I have the following function which I must integrate:
F($\omega$) = $\int_{-\infty}^{\infty}\frac{1}{V\left[(\frac{\omega-\omega_{0}}{V})^{4}EI-\omega^{2}m\right]}d\omega$
With $V$ being velocity, $\omega_{0}$ the excitation frequency, $EI=EI(1+i\eta\omega)$ the stiffness with stiffness proportional damping and $m$ the mass. Basically I'm solving for the frequency dependent amplitude of the motion under a moving mass.

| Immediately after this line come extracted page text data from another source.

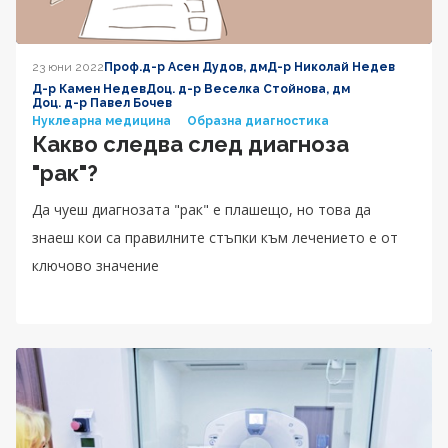
23 юни 2022
Проф.д-р Асен Дудов, дм
Д-р Николай Недев
Д-р Камен Недев
Доц. д-р Веселка Стойнова, дм
Доц. д-р Павел Бочев
Нуклеарна медицина
Образна диагностика
Какво следва след диагноза
"рак"?
Да чуеш диагнозата "рак" е плашещо, но това да
знаeш кои са правилните стъпки към лечението е от
ключово значение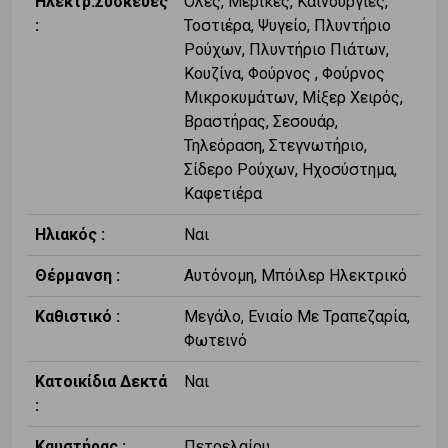
Ηλεκτρ.Συσκευές
Όλες, Μερικές, Καινούργιες,
:
Τοστιέρα, Ψυγείο, Πλυντήριο
Ρούχων, Πλυντήριο Πιάτων,
Κουζίνα, Φούρνος , Φούρνος
Μικροκυμάτων, Μίξερ Χειρός,
Βραστήρας, Σεσουάρ,
Τηλεόραση, Στεγνωτήριο,
Σίδερο Ρούχων, Ηχοσύστημα,
Καφετιέρα
Ηλιακός :
Ναι
Θέρμανση :
Αυτόνομη, Μπόιλερ Ηλεκτρικό
Καθιστικό :
Μεγάλο, Ενιαίο Με Τραπεζαρία,
Φωτεινό
Κατοικίδια Δεκτά
Ναι
:
Καυστήρας :
Πετρελαίου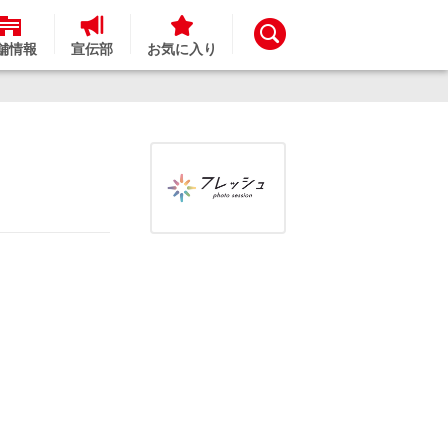
舗情報
宣伝部
お気に入り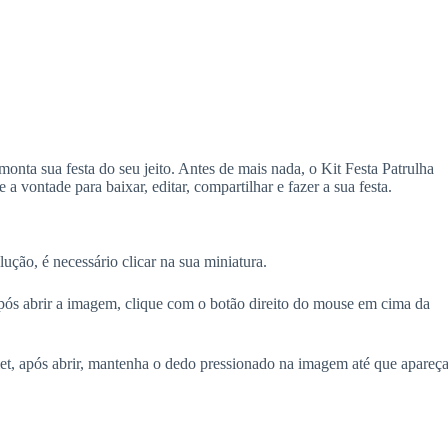
onta sua festa do seu jeito. Antes de mais nada, o Kit Festa Patrulha
 a vontade para baixar, editar, compartilhar e fazer a sua festa.
lução, é necessário clicar na sua miniatura.
ós abrir a imagem, clique com o botão direito do mouse em cima da
blet, após abrir, mantenha o dedo pressionado na imagem até que apareça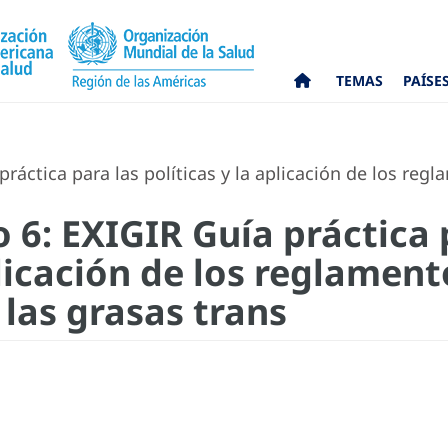
TEMAS
PAÍSE
áctica para las políticas y la aplicación de los regl
6: EXIGIR Guía práctica 
plicación de los reglament
las grasas trans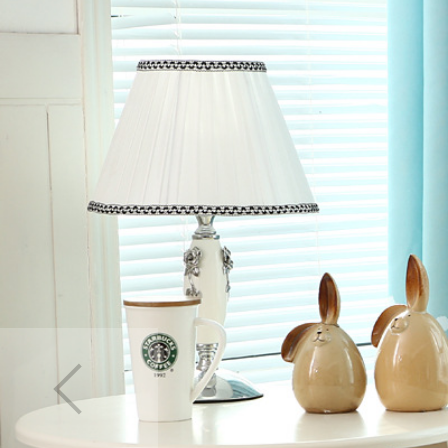
カーテン
>
カラー
>
カーテン
>
素材
>
ポ
カーテン
>
場所で選
カーテン
>
場所で選
カーテン
>
柄
>
その
カーテン
>
機能別
>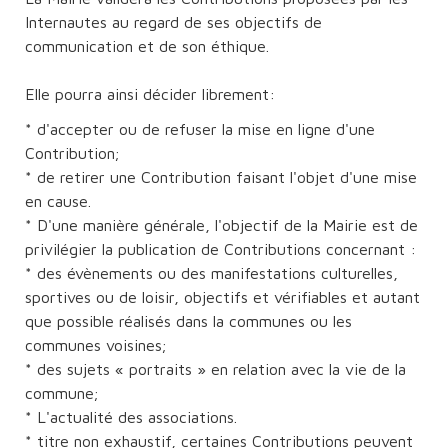
Internautes au regard de ses objectifs de
communication et de son éthique.
Elle pourra ainsi décider librement:
* d'accepter ou de refuser la mise en ligne d'une
Contribution;
* de retirer une Contribution faisant l'objet d'une mise
en cause.
* D'une manière générale, l'objectif de la Mairie est de
privilégier la publication de Contributions concernant :
* des évènements ou des manifestations culturelles,
sportives ou de loisir, objectifs et vérifiables et autant
que possible réalisés dans la communes ou les
communes voisines;
* des sujets « portraits » en relation avec la vie de la
commune;
* L'actualité des associations.
* titre non exhaustif, certaines Contributions peuvent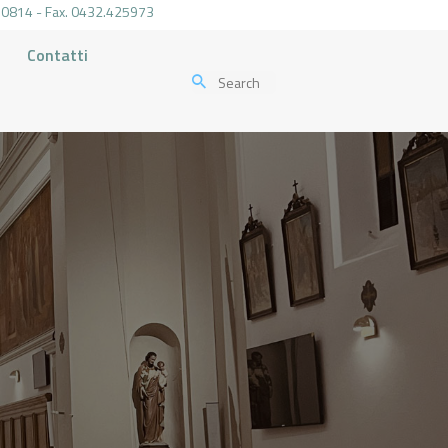
.470814 - Fax. 0432.425973
Contatti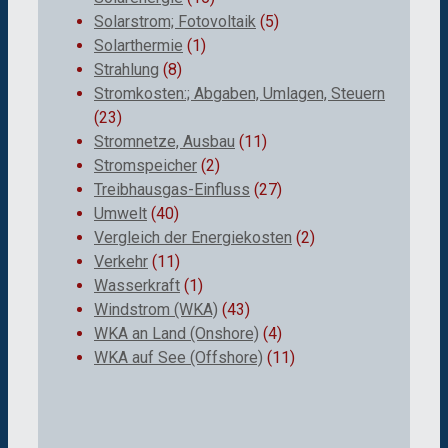
Solarstrom; Fotovoltaik
(5)
Solarthermie
(1)
Strahlung
(8)
Stromkosten:; Abgaben, Umlagen, Steuern
(23)
Stromnetze, Ausbau
(11)
Stromspeicher
(2)
Treibhausgas-Einfluss
(27)
Umwelt
(40)
Vergleich der Energiekosten
(2)
Verkehr
(11)
Wasserkraft
(1)
Windstrom (WKA)
(43)
WKA an Land (Onshore)
(4)
WKA auf See (Offshore)
(11)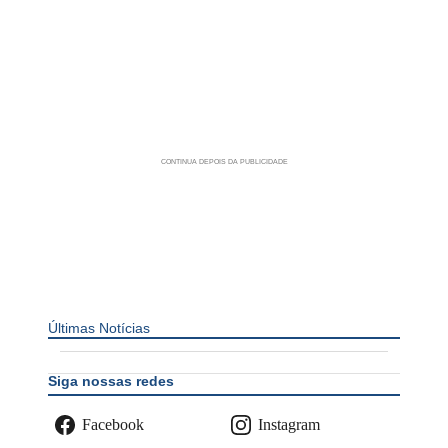
Últimas Notícias
Siga nossas redes
Facebook
Instagram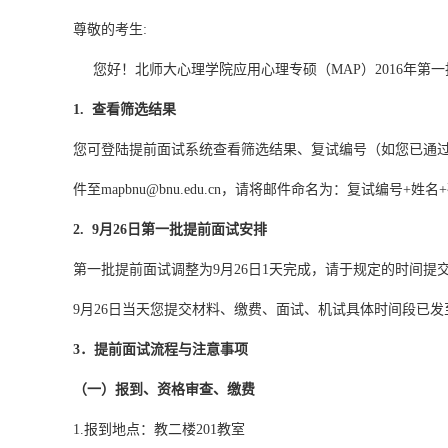
尊敬的考生:
您好！北师大心理学院应用心理专硕（MAP）2016年第
1. 查看筛选结果
您可登陆提前面试系统查看筛选结果、复试编号（如您已通
件至mapbnu@bnu.edu.cn
，请将邮件命名为：复试编号+姓名
2. 9
月
26
日第一批提前面试安排
第一批提前面试调整为9月26日1天完成，请于规定的时间
9月26日当天您提交材料、缴费、面试、机试具体时间段已
3
．提前面试流程与注意事项
（一）
报到、资格审查、缴费
1.报到地点：教二楼201教室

Solving for the roots with $\eta$ nonzero gives me 5 roots instead of 4 when $\eta$ is zero. For example for a certain set of parameters the zeroes are as follows (with $\omega_{0}=0$):
$\omega_{1,2} = 0; \omega{3} = 10.49-0.11i; \omega{4} = -10.49-0.11i; \omega{5} = 500.22i$
Thus I have 1 root of order 2 at the origin, and 3 simple roots of which there are two below the real axis and one above.
Now I have two questions:
- How do I handle the double zero root at the origin? (e.g. go around it?);
- Does it matter whether I take a semi-circle in the upper half-plane or the lower one? (as 'normally' with a inverse fourier transform you choose dependent on either the sign of $t$ or $x$, which is not possible in this case)